Dennoch kann sich eine Gehaltserhöhung kleiner anfühlen als erwartet, da auf den zusätzlichen Bruttolohn immer auch Lohnsteuer und Sozialversicherungsbeiträge anfallen. Deshalb kommt nur ein Teil der Erhöhung als Netto an. Das verfügbare Einkommen steigt jedoch immer: Mehr Brutto bedeutet auch mehr Netto, nur eben nicht im gleichen Umfang.

Welche Rolle spielt die kalte Progression bei einer Gehaltserhöhung?

Wenn eine Gehaltserhöhung kaum spürbar ist, steckt häufig die sogenannte kalte Progression dahinter. Diese entsteht hauptsächlich dann, wenn ein höherer Lohn lediglich die gestiegenen Lebenshaltungskosten ausgleicht. Wie das Bundesfinanzministerium erklärt, kann dadurch trotz mehr Einkommens die Steuerbelastung steigen.

Das Netto auf dem Konto wird dann zwar nicht niedriger, die Kaufkraft steigt aber kaum. Wer gleichzeitig mehr für Miete, Energie oder Lebensmittel bezahlt, hat deshalb schnell das Gefühl, dass die Gehaltserhöhung kaum etwas verändert. Der Grund ist also nicht, dass die Steuer den höheren Lohn vollständig auffrisst, sondern das Zusammenspiel aus Inflation und Steuerprogression.

Um die Folgen der kalten Progression zu begrenzen, werden Grundfreibetrag und Tarifgrenzen der Einkommensteuer regelmäßig angepasst. Dadurch soll verhindert werden, dass reine Inflationsausgleiche automatisch zu einer höheren Steuerbelastung führen. Ganz vermeiden lässt sich der Effekt jedoch nicht immer. Eine Gehaltserhöhung sollte daher nicht nur anhand des zusätzlichen Netto-Betrags bewertet werden. Entscheidend ist auch, ob das höhere Einkommen die gestiegenen Kosten ausgleicht und die eigene Kaufkraft tatsächlich verbessert.

Wann bringt ein höherer Lohn finanzielle Nachteile mit sich?

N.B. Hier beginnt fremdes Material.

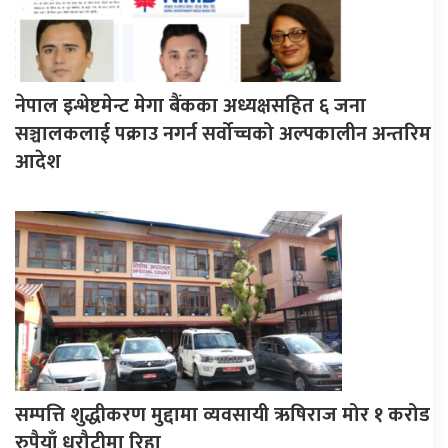
नेपाल इन्भेष्टमेन्ट मेगा बैंकका अध्यक्षसहित ६ जना
सञ्चालकलाई पक्राउ नगर्न सर्वोच्चको अल्पकालीन अन्तरिम
आदेश
सम्पत्ति शुद्धीकरण मुद्दामा व्यवसायी ऋषिराज मोर १ करोड
रुपैयाँ धरौटीमा रिहा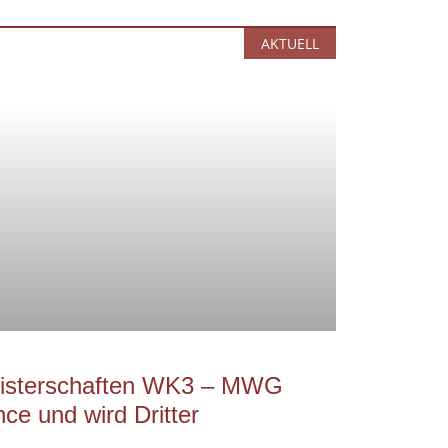
AKTUELL
eisterschaften WK3 – MWG
ce und wird Dritter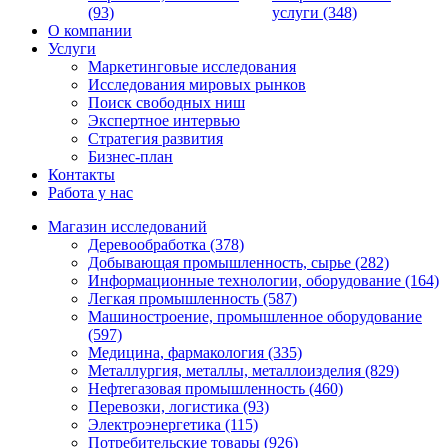
(93)
услуги (348)
О компании
Услуги
Маркетинговые исследования
Исследования мировых рынков
Поиск свободных ниш
Экспертное интервью
Стратегия развития
Бизнес-план
Контакты
Работа у нас
Магазин исследований
Деревообработка (378)
Добывающая промышленность, сырье (282)
Информационные технологии, оборудование (164)
Легкая промышленность (587)
Машиностроение, промышленное оборудование
(597)
Медицина, фармакология (335)
Металлургия, металлы, металлоизделия (829)
Нефтегазовая промышленность (460)
Перевозки, логистика (93)
Электроэнергетика (115)
Потребительские товары (926)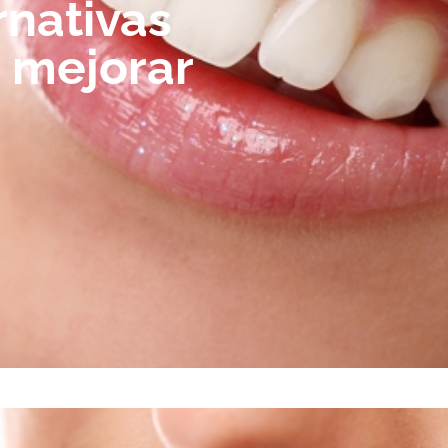
rnativas
a mejorar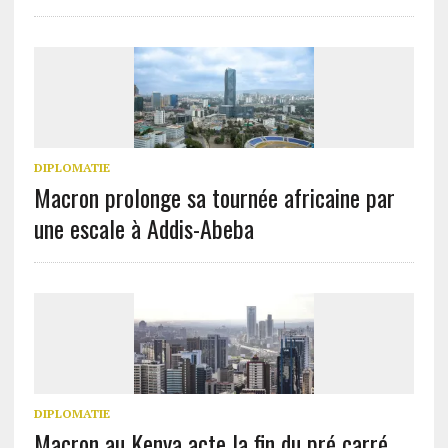
DIPLOMATIE
Macron prolonge sa tournée africaine par
une escale à Addis-Abeba
DIPLOMATIE
Macron au Kenya acte la fin du pré carré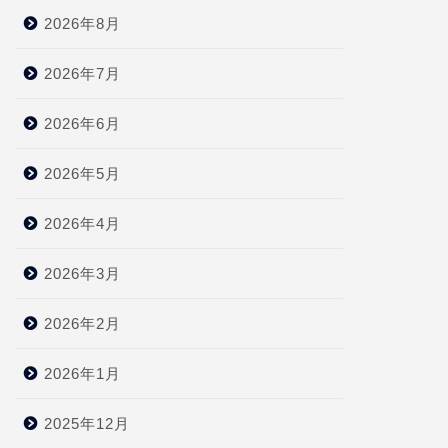
2026年8月
2026年7月
2026年6月
2026年5月
2026年4月
2026年3月
2026年2月
2026年1月
2025年12月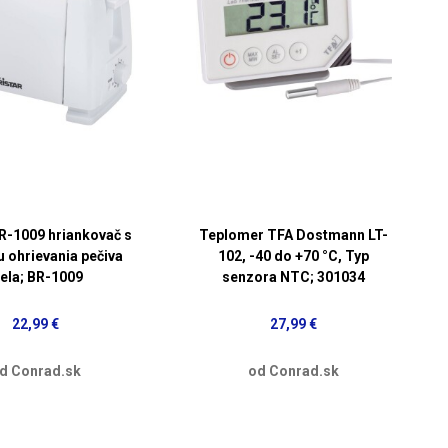
BR-1009 hriankovač s
Teplomer TFA Dostmann LT-
u ohrievania pečiva
102, -40 do +70 °C, Typ
iela; BR-1009
senzora NTC; 301034
22,99 €
27,99 €
d Conrad.sk
od Conrad.sk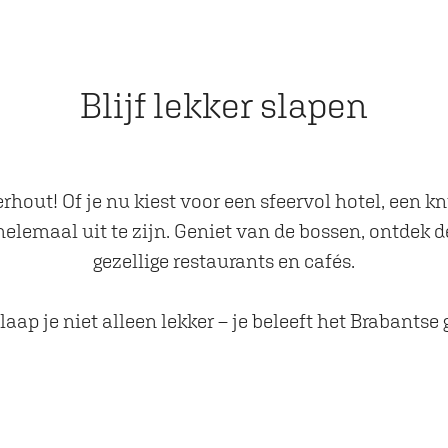
Blijf lekker slapen
hout! Of je nu kiest voor een sfeervol hotel, een k
helemaal uit te zijn. Geniet van de bossen, ontdek 
gezellige restaurants en cafés.
aap je niet alleen lekker – je beleeft het Brabantse 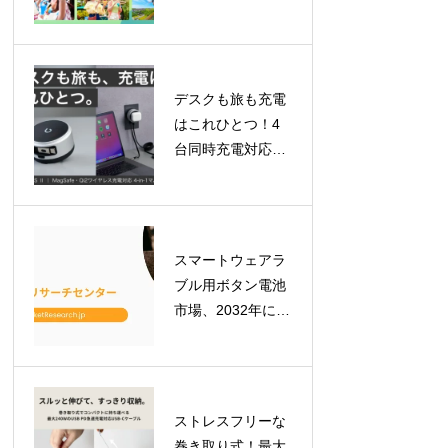
ケット登場！「ロ
イヤルチケット」
で贅沢な一日を、
「ふらっとチケッ
デスクも旅も充電
ト」はレギュラー
はこれひとつ！4
化
台同時充電対応
「BEZALEL
Prelude XS II」が
GREEN FUNDING
で目標金額を達成
スマートウェアラ
ブル用ボタン電池
市場、2032年には
7億900万米ドルへ
拡大予測！最新レ
ポートが示す成長
の軌跡
ストレスフリーな
巻き取り式！最大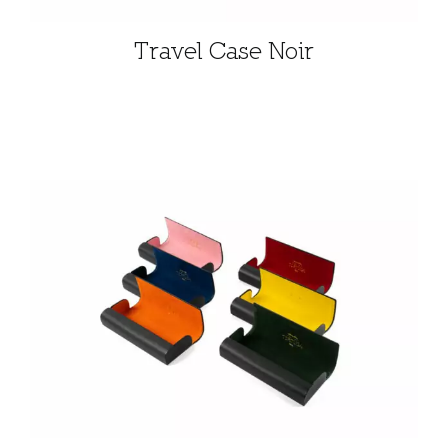
Travel Case Noir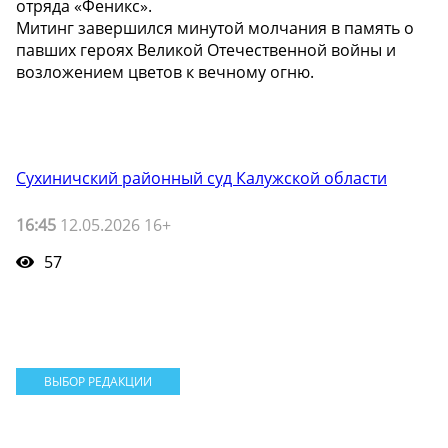
отряда «Феникс».
Митинг завершился минутой молчания в память о
павших героях Великой Отечественной войны и
возложением цветов к вечному огню.
Сухиничский районный суд Калужской области
16:45
12.05.2026 16+
57
ВЫБОР РЕДАКЦИИ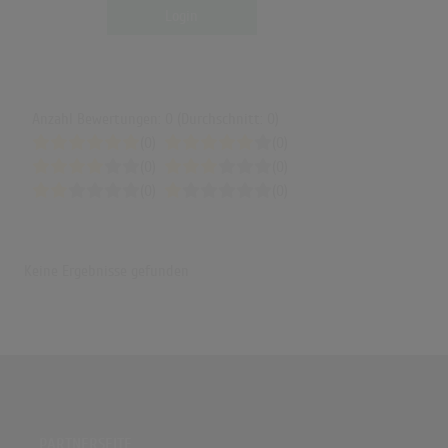
Login
Anzahl Bewertungen: 0 (Durchschnitt: 0)
(0)
(0)
(0)
(0)
(0)
(0)
Keine Ergebnisse gefunden
PARTNERSEITE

Auch wenn die Einkommensteuer allein nicht dazu führt, dass eine Gehaltserhöhung weniger Netto verursacht, gibt es einige Ausnahmen außerhalb des eigentlichen Steuersystems. Sie betreffen vorwiegend Arbeitnehmer, deren finanzielle Situation von einkommensabhängigen Regelungen beeinflusst wird. So können staatliche Leistungen wie Wohngeld oder der Kinderzuschlag sinken oder ganz entfallen, wenn das Einkommen steigt. In solchen Fällen fällt der finanzielle Vorteil einer Gehaltserhöhung deutlich kleiner aus als erwartet. Je nach Höhe der bisherigen Unterstützung kann der zusätzliche Lohn sogar fast vollständig durch den Wegfall der Leistungen ausgeglichen werden.

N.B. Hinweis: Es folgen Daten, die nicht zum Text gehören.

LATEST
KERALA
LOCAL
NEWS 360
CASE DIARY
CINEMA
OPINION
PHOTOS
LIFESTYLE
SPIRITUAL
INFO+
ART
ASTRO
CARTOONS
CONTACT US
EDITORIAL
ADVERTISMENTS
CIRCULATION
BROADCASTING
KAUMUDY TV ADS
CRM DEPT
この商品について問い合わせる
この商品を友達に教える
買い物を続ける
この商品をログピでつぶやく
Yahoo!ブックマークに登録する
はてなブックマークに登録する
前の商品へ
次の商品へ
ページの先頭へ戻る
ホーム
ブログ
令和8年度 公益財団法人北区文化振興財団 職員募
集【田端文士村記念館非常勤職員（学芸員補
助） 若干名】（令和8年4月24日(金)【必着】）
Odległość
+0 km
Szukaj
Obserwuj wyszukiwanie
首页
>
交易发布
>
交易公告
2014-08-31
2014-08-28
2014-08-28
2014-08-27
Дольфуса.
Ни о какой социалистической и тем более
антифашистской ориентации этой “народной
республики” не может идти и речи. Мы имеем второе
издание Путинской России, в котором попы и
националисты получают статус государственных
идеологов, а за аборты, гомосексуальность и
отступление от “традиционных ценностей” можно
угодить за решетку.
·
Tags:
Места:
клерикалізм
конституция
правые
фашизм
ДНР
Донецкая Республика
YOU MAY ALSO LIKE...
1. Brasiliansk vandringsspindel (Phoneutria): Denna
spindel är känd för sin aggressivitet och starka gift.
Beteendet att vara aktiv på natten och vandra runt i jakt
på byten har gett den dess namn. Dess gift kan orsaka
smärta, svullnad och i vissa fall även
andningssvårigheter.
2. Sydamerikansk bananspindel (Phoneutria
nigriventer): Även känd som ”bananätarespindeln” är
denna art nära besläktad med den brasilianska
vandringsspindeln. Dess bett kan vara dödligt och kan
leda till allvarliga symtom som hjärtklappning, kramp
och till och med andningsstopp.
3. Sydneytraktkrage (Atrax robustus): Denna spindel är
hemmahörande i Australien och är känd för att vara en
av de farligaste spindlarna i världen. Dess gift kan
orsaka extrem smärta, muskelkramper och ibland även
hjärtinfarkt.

Auch Unterhaltspflichtige sollten eine Gehaltserhöhung im Blick behalten: Steigt das Einkommen dauerhaft, kann dies bei einer Neuberechnung zu höheren Unterhaltszahlungen führen. Das zusätzliche Einkommen kommt dann nicht vollständig im eigenen Haushalt an. Ähnlich sieht es bei einer laufenden Gehaltspfändung aus: Mit einem höheren Einkommen steigt häufig auch der pfändbare Betrag, sodass von der Gehaltserhöhung nur wenig übrigbleibt.

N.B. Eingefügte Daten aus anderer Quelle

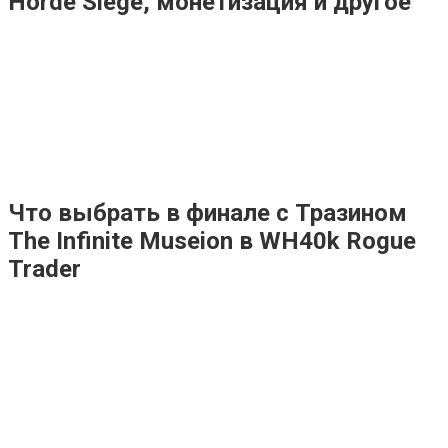
Horde Siege, монетизация и другое
Что выбрать в финале с Тразином
The Infinite Museion в WH40k Rogue
Trader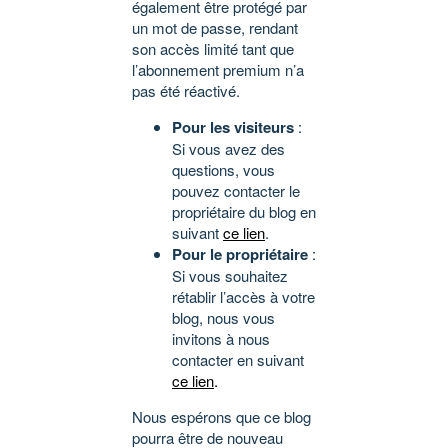
également être protégé par
un mot de passe, rendant
son accès limité tant que
l’abonnement premium n’a
pas été réactivé.
Pour les visiteurs
:
Si vous avez des
questions, vous
pouvez contacter le
propriétaire du blog en
suivant
ce lien
.
Pour le propriétaire
:
Si vous souhaitez
rétablir l’accès à votre
blog, nous vous
invitons à nous
contacter en suivant
ce lien
.
Nous espérons que ce blog
pourra être de nouveau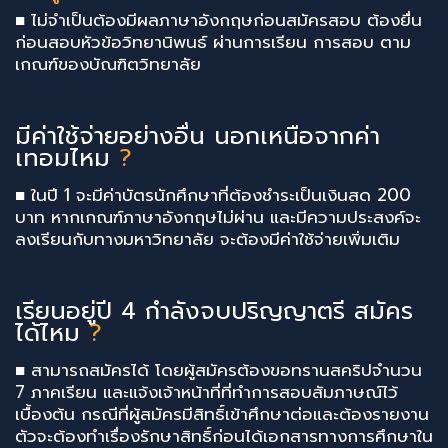
■ ไม่จำเป็นต้องมีผลภาษาอังกฤษก่อนสมัครสอบ ต้องยื่น
ก่อนสอบหัวข้อวิทยานิพนธ์ ผ่านการเรียน การสอบ ตาม
เกณฑ์ของบัณฑิตวิทยาลัย
มีค่าใช้จ่ายอย่างอื่น นอกเหนือจากค่า
เทอมไหม
?
■ ในปี 1 จะมีค่าบัตรนักศึกษาที่ต้องชำระเป็นเงินสด 200
บาท หากเกณฑ์ภาษาอังกฤษไม่ผ่าน และมีความประสงค์จะ
ลงเรียนกับทางมหาวิทยาลัย จะต้องมีค่าใช้จ่ายเพิ่มเติม
เรียนอยู่ปี 4 กำลังจบปริญญาตรี สมัคร
ได้ไหม
?
■ สามารถสมัครได้ โดยผู้สมัครต้องขอทรานสคริปจำนวน
7 ภาคเรียน และแจ้งเจ้าหน้าที่ที่ทำการสอบสัมภาษณ์ไว้
เบื้องต้น กรณีที่ผู้สมัครมีสิทธิ์เข้าศึกษาต่อและต้องรายงาน
ตัวจะต้องทำเรื่องรักษาสิทธิ์ก่อนได้เอกสารทางการศึกษาใน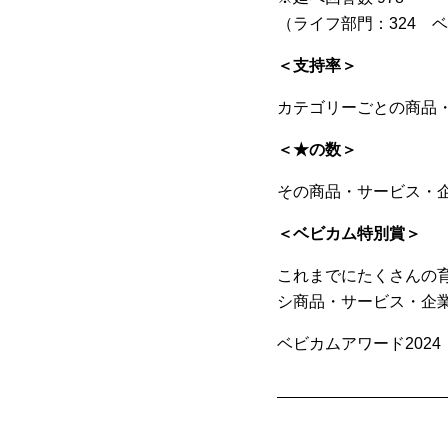
（ライフ部門：324 
＜支持率＞
カテゴリーごとの商品
＜★の数＞
その商品・サービス・
＜ベビカム特別賞＞
これまでにたくさんの
シ商品・サービス・企
ベビカムアワード2024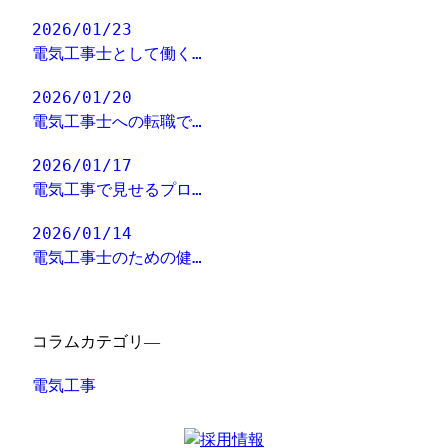
2026/01/23
電気工事士として働く…
2026/01/20
電気工事士への転職で…
2026/01/17
電気工事で見せるプロ…
2026/01/14
電気工事士のための健…
コラムカテゴリ―
電気工事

Unabhängig davon bleibt eine Gehaltserhöhung in den meisten Fällen sinnvoll. Sie verbessert nicht nur das aktuelle Einkommen, sondern erhöht langfristig auch die Ansprüche in der gesetzlichen Rentenversicherung und bildet oft die Grundlage für spätere Gehaltssteigerungen. Zudem können steuerbegünstigte Arbeitgeberleistungen wie Zuschüsse für Mobilität, Verpflegung oder Gesundheitsangebote das verfügbare Netto zusätzlich erhöhen und eine klassische Gehaltserhöhung sinnvoll ergänzen.